4.3 Uma análise da realidade dos procedimentos criminais de abuso sexual de crianças e adolescentes no cenário portovelhense e os reflexos/impactos na vida dessas vítimas
A criança e o adolescente, sob uma ótica constitucional, são detentores natos de um rol de direitos fundamentais, dentre eles à dignidade, ao respeito, à liberdade e convivência familiar e comunitária, assim como é posto ao Estado, como tutor, o dever de colocá-los a salvo de toda forma de negligência, discriminação, exploração, violência, crueldade e opressão, tudo isso a par do que dispõe o art. 127 da Carta Constitucional.
Sob um enfoque processualista, no entanto, os crimes contra crianças ou adolescentes recebem a mesma proteção especial, ficando este a cargo do Ministério Público, detentor da capacidade de perquirir investigação e realizar denúncias perante o Poder Judiciário mediante as Ações Penais Públicas.
É notável, portanto, que tais direitos devem ser observados para além da realidade diária desses indivíduos, fazendo-se presentes de maneira indispensável nos processos no qual figurem como vítimas.
Conforme Soares (2008, p. 68), em uma análise sobre o devido processo legal e a sistemática dos direitos humanos da vítima:
O exame do sentido e alcance da cláusula do due process of law, em suas acepções procedimental e substantiva, não pode ser apartado da investigação sobre o significado ético-jurídico do princípio da dignidade da pessoa humana. Isto porque o devido processo legal se afigura como uma das projeções principiológicas da cláusula mais genérica da dignidade da pessoa humana, despontando como um instrumento capaz de materializar e tutelar, nas lides concretas, o respeito à existência digna, síntese da imensa totalidade dos direitos fundamentais do cidadão.
De uma forma generalizada, o autor tenta demonstrar que o devido processo legal é uma garantia das partes no processo, devendo ser resguardado e aplicado em seu potencial. Salienta ainda, que é um dever estatal promover o acesso aos direitos humanos positivos, diante de qualquer lesão ou ameaça de lesão por parte de terceiros, haja vista deter o poderio da tutela dos direitos fundamentais de cada indivíduo.
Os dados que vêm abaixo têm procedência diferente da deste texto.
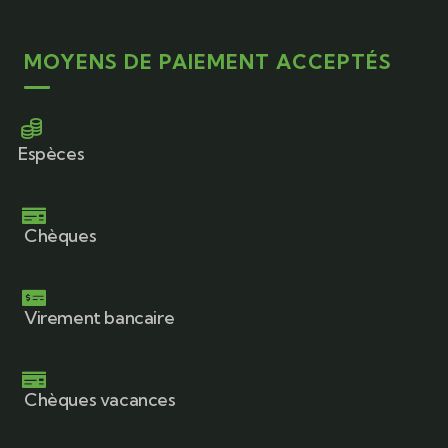
MOYENS DE PAIEMENT ACCEPTÉS
Espèces
Chèques
Virement bancaire
Chèques vacances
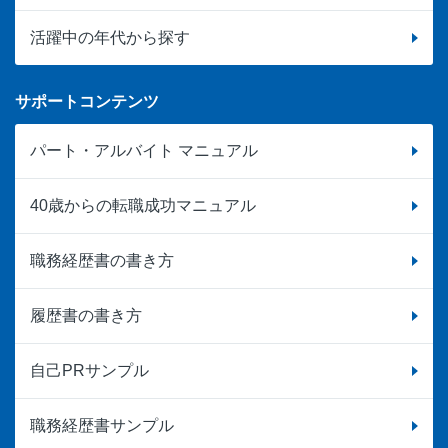
活躍中の年代から探す
サポートコンテンツ
パート・アルバイト マニュアル
40歳からの転職成功マニュアル
職務経歴書の書き方
履歴書の書き方
自己PRサンプル
職務経歴書サンプル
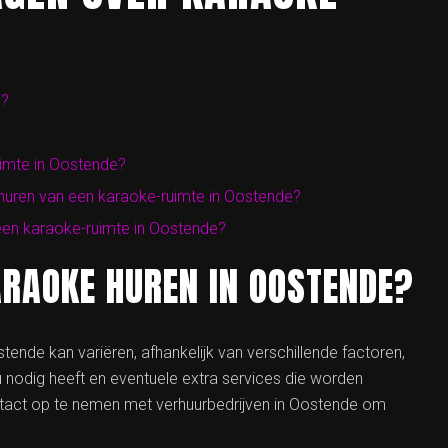
e?
imte in Oostende?
huren van een karaoke-ruimte in Oostende?
n een karaoke-ruimte in Oostende?
ARAOKE HUREN IN OOSTENDE?
tende kan variëren, afhankelijk van verschillende factoren,
u nodig heeft en eventuele extra services die worden
tact op te nemen met verhuurbedrijven in Oostende om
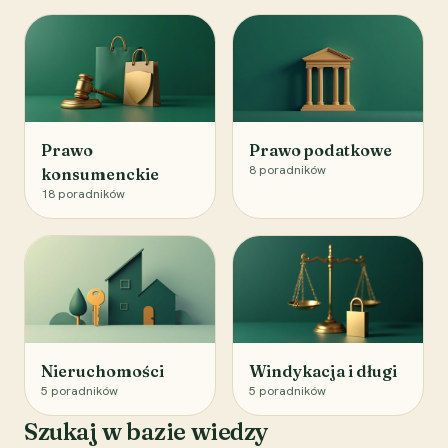
Prawo
Prawo podatkowe
8
poradników
konsumenckie
18
poradników
Nieruchomości
Windykacja i długi
5
poradników
5
poradników
Szukaj w bazie wiedzy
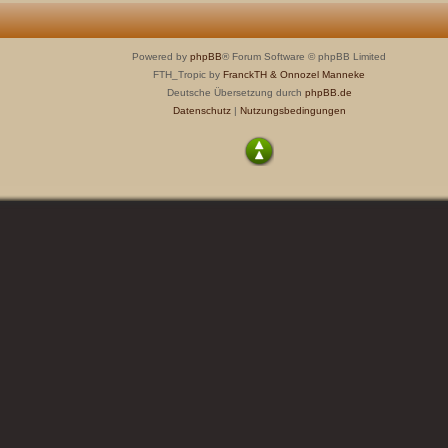
Powered by
phpBB
® Forum Software © phpBB Limited
FTH_Tropic by
FranckTH
& Onnozel Manneke
Deutsche Übersetzung durch
phpBB.de
Datenschutz
|
Nutzungsbedingungen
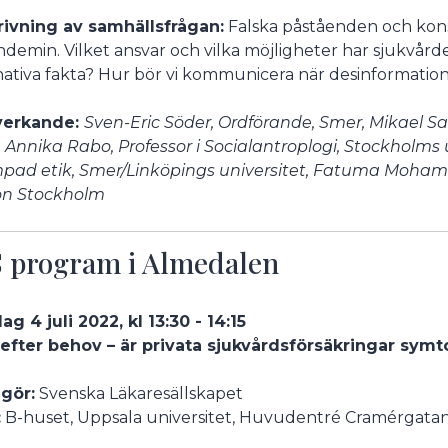
ivning av samhällsfrågan:
Falska påståenden och konsp
undermeny
ndemin. Vilket ansvar och vilka möjligheter har sjukvår
nativa fakta? Hur bör vi kommunicera när desinformation
erkande:
Sven-Eric Söder, Ordförande, Smer, Mikael San
 Annika Rabo, Professor i Socialantroplogi, Stockholms u
mpad etik, Smer/Linköpings universitet, Fatuma Mohame
on Stockholm
 program i Almedalen
g 4 juli 2022, kl 13:30 - 14:15
efter behov – är privata sjukvårdsförsäkringar sy
gör:
Svenska Läkaresällskapet
:
B-huset, Uppsala universitet, Huvudentré Cramérgatan 3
Considerando essa perspectiva, a proteção à integridade física, moral e psicológica de crianças e adolescentes encontra-se a cargo, como já mencionado, de estruturas do Estado, de forma que existe todo um aparato, com procedimentos específicos, pelos quais os casos referentes a esses indivíduos tramitarão.
Em relação aos crimes sexuais contra a criança e o adolescente, o primeiro passo ocorre na comunicação do caso às autoridades competentes, o que pode ser feito mediante denúncia anônima, registro de boletim de ocorrência na delegacia, ou mediante notícia de fato no Ministério Público, feitas por qualquer pessoa que tenha conhecimento do fato.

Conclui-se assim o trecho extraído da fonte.